Task statement: Which lines below contain "Política"? Pull them out.

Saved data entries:
Segment Open

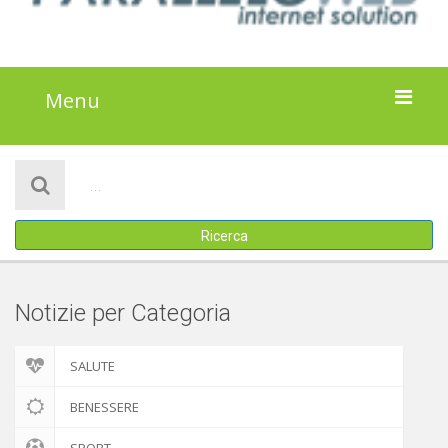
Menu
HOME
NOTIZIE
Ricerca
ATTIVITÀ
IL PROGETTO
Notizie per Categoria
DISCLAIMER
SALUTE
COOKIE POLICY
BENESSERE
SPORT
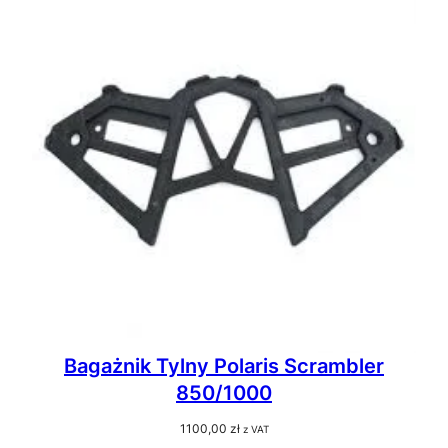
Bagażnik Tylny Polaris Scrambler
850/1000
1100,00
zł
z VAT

Segment Closed
Segment Open

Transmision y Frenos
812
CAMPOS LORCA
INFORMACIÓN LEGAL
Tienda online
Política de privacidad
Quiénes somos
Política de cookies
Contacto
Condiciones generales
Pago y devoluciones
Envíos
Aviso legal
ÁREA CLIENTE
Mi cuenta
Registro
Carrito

Segment Closed

Exercise result:
Política de privacidad
Política de cookies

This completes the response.